**What is needed**
Please restate the records that follow word for word, omitting any images.
↓↓↓
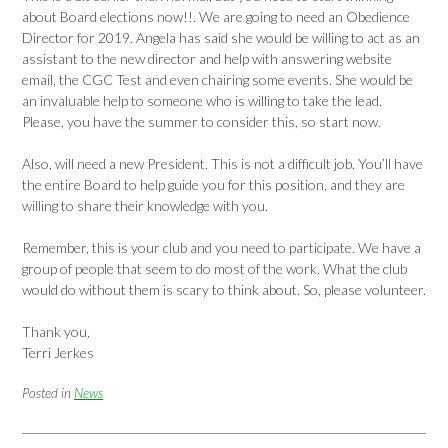
about Board elections now!!. We are going to need an Obedience
Director for 2019. Angela has said she would be willing to act as an
assistant to the new director and help with answering website
email, the CGC Test and even chairing some events. She would be
an invaluable help to someone who is willing to take the lead.
Please, you have the summer to consider this, so start now.
Also, will need a new President. This is not a difficult job. You’ll have
the entire Board to help guide you for this position, and they are
willing to share their knowledge with you.
Remember, this is your club and you need to participate. We have a
group of people that seem to do most of the work. What the club
would do without them is scary to think about. So, please volunteer.
Thank you,
Terri Jerkes
Posted in
News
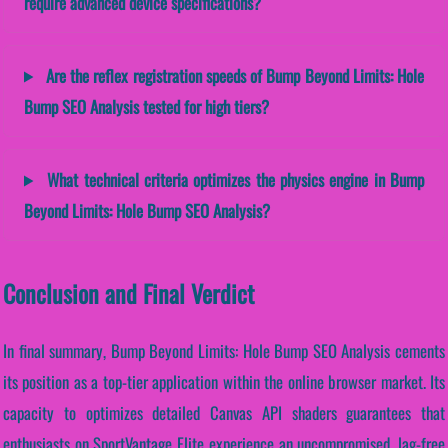
require advanced device specifications?
Are the reflex registration speeds of Bump Beyond Limits: Hole
Bump SEO Analysis tested for high tiers?
What technical criteria optimizes the physics engine in Bump
Beyond Limits: Hole Bump SEO Analysis?
Conclusion and Final Verdict
In final summary, Bump Beyond Limits: Hole Bump SEO Analysis cements
its position as a top-tier application within the online browser market. Its
capacity to optimizes detailed Canvas API shaders guarantees that
enthusiasts on SportVantage Elite experience an uncompromised, lag-free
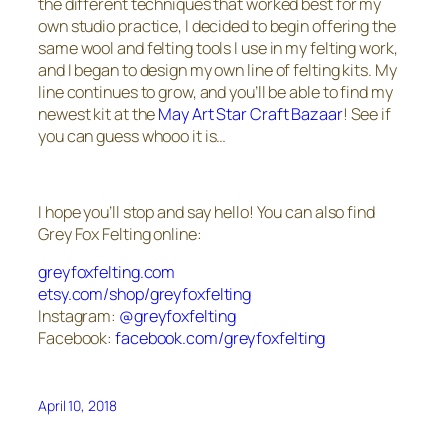
the different techniques that worked best for my
own studio practice, I decided to begin offering the
same wool and felting tools I use in my felting work,
and I began to design my own line of felting kits. My
line continues to grow, and you’ll be able to find my
newest kit at the
May Art Star Craft Bazaar
! See if
you can guess whooo it is…
I hope you’ll stop and say hello! You can also find
Grey Fox Felting online:
greyfoxfelting.com
etsy.com/shop/greyfoxfelting
Instagram:
@greyfoxfelting
Facebook:
facebook.com/greyfoxfelting
April 10, 2018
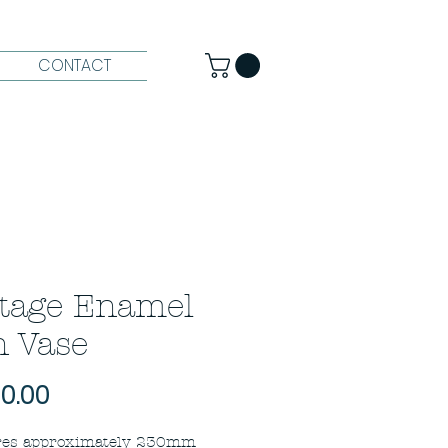
CONTACT
tage Enamel
 Vase
Price
0.00
es approximately 230mm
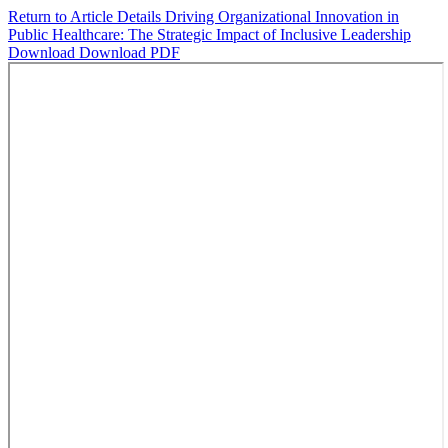
Return to Article Details
Driving Organizational Innovation in
Public Healthcare: The Strategic Impact of Inclusive Leadership
Download
Download PDF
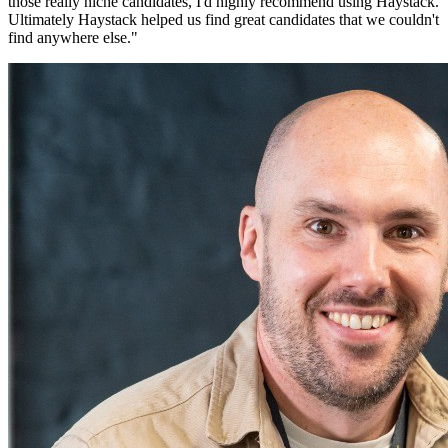
those really niche candidates, I'd highly recommend using Haystack.
Ultimately Haystack helped us find great candidates that we couldn't
find anywhere else.
"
↑↑↑
**Exercise solution**
about Board elections now!!. We are going to need an Obedience
Director for 2019. Angela has said she would be willing to act as an
assistant to the new director and help with answering website
email, the CGC Test and even chairing some events. She would be
an invaluable help to someone who is willing to take the lead.
Please, you have the summer to consider this, so start now.
Also, will need a new President. This is not a difficult job. You’ll have
the entire Board to help guide you for this position, and they are
willing to share their knowledge with you.
Remember, this is your club and you need to participate. We have a
group of people that seem to do most of the work. What the club
would do without them is scary to think about. So, please volunteer.
Thank you,
Terri Jerkes
Posted in
News
require advanced device specifications?
Are the reflex registration speeds of Bump Beyond Limits: Hole
Bump SEO Analysis tested for high tiers?
What technical criteria optimizes the physics engine in Bump
Beyond Limits: Hole Bump SEO Analysis?
Conclusion and Final Verdict
In final summary, Bump Beyond Limits: Hole Bump SEO Analysis cements
its position as a top-tier application within the online browser market. Its
capacity to optimizes detailed Canvas API shaders guarantees that
enthusiasts on SportVantage Elite experience an uncompromised, lag-free
the different techniques that worked best for my
own studio practice, I decided to begin offering the
same wool and felting tools I use in my felting work,
and I began to design my own line of felting kits. My
line continues to grow, and you’ll be able to find my
newest kit at the
May Art Star Craft Bazaar
! See if
you can guess whooo it is…
I hope you’ll stop and say hello! You can also find
Grey Fox Felting online:
greyfoxfelting.com
etsy.com/shop/greyfoxfelting
Instagram:
@greyfoxfelting
Facebook:
facebook.com/greyfoxfelting
April 10, 2018
CONTACT
tage Enamel
 Vase
Price
0.00
es approximately 230mm
Return to Article Details
Driving Organizational Innovation in
Public Healthcare: The Strategic Impact of Inclusive Leadership
Download
Download PDF
those really niche candidates, I'd highly recommend using Haystack.
Ultimately Haystack helped us find great candidates that we couldn't
find anywhere else.
"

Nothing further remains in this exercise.